Okay, I’ll lay off the guilt tactics, but, I’m noticing a lack of focus when it comes to organizing in gamedev and game criticism. Remember, there are verifiably mountains of valuable work that gets passed over by the game industry, “game journalism,” and most importantly, in my opinion, our extant game history. Historicizing is a pressing area of organization that cannot be conventionally be paid for in games. When it comes to issues of game preservation and historicization, a kind of work for which there is no paid alternative, should we just let the market sort it out? Excuse me, but I have to mark down a fuck no.
Given that there is a lot of valuable work that gets passed over, I’m not going to wait around to talk about it in a way that creates records, archives, and history, until it’s profitable to do so. This embrace of unprofessionalism and unpaid work allows for flexibility in what I get to explore and what I can topicize. It’s not glamorous, it’s barely activism, but I think these records should exist, even if the market does not deem them worthy of value
There are verifiably mountains of valuable work that gets passed over by the game industry. We know they’re not getting payment or recognition. Without some kind of dialectical opposition, they’ll never be recognized by the mainstream. In that light, should I organize a demand for myself, as a game critic, to receive payment or recognition, for highlighting these works that never will?
Given that there are verifiably mountains of valuable work that gets passed over by the game industry in a hobbyist, unprofessional capacity, it seems appropriate to match this work in an unprofessional capacity, rather than try to monetize or even capitalize on taste-making or scene-creating. I don’t want to be a culture vulture. I want to be a participant in an ongoing dialogue.

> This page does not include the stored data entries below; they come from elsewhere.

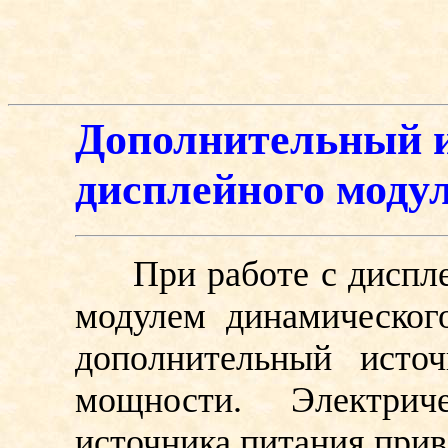
Дополнительный 
дисплейного моду
При работе с дисплей
модулем динамическог
дополнительный исто
мощности. Электрич
источника питания прив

By refusing to incorporate these games into some kind of careerist agenda, to the extent that I have and can (I’m not an art ascetic, I’ll take $50 if you wanna give it to me), I attempt my refusal to replicate the dynamics of platform holders, who attach to whatever looks good in the moment, burying cultural and political context, burying harms, and burying workers. I hope to sidestep dehumanizing practices in game development through organizing around shared values, shared wants, and shared action. This can include seeking paid work, though it’s imperative to also include people who are working outside of that.

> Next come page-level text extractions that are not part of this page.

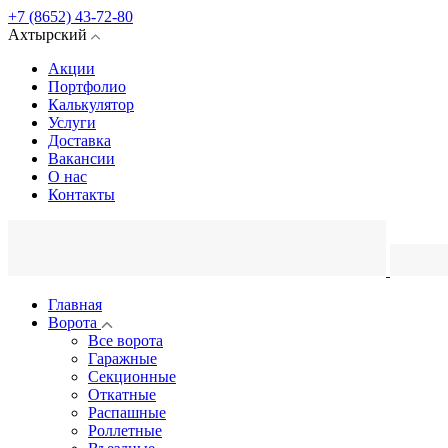
+7 (8652) 43-72-80
Ахтырский
Акции
Портфолио
Калькулятор
Услуги
Доставка
Вакансии
О нас
Контакты
Главная
Ворота
Все ворота
Гаражные
Секционные
Откатные
Распашные
Роллетные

If we are committed to supporting marginalized artists, then we need to support struggling or failed artists, because these categories do overlap, and it wouldn’t be shameful to admit this if they were being received somewhere.
If we are committed to supporting a creative and artistically healthy game culture, then it’s also important that we support creatively flexible artists (and critics) who might be looking toward audiences in the future, or audiences of the past.

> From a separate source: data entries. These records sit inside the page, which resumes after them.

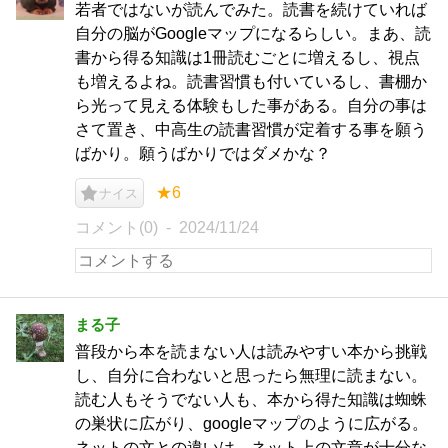
若者ではないが読んでみた。読書を続けていれば
自分の脳がGoogleマップになるらしい。まあ、読
書から得る知識は1冊読むごとに増えるし、視点
も増えるよね。読書習慣も付いているし、書棚か
ら光って見える体験もした事がある。自分の事は
さて置き、中高生の読書習慣が定着する事を願う
ばかり。願うばかりではダメかな？
★6
ナイス
コメント(0)
2024/11/24
まる子
普段から本を読まない人は読みやすい本から挑戦
し、自分に合わないと思ったら無理に読まない。
読む人もそうでない人も、本から得た知識は蜘蛛
の巣状に広がり、googleマップのように広がる。
ネットの文との違いは、ネット上の文章が十分な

If we want to approach an accurate or representational history of videogames, then we should strive to incorporate game making practices that are beyond, beside, or within the dustbin of commercial or industrial game making practices.
To close this out, I want to emphasize that I do not believe in an obligation to do unpaid work simply because other people are doing unpaid work. What I do believe is that unpaid work has obvious advantages over paid work to achieve things that the market has yet to sanction as useful or profitable, things that will be useful or important in the future, based on art history precedent. There are important values that undergrid getting paid which also preclude being paid.
So, what I want to suggest is that unpaid artistic labors should be taken just as seriously as more traditional, transactional, audience facing work, as both being part of a shared arts culture.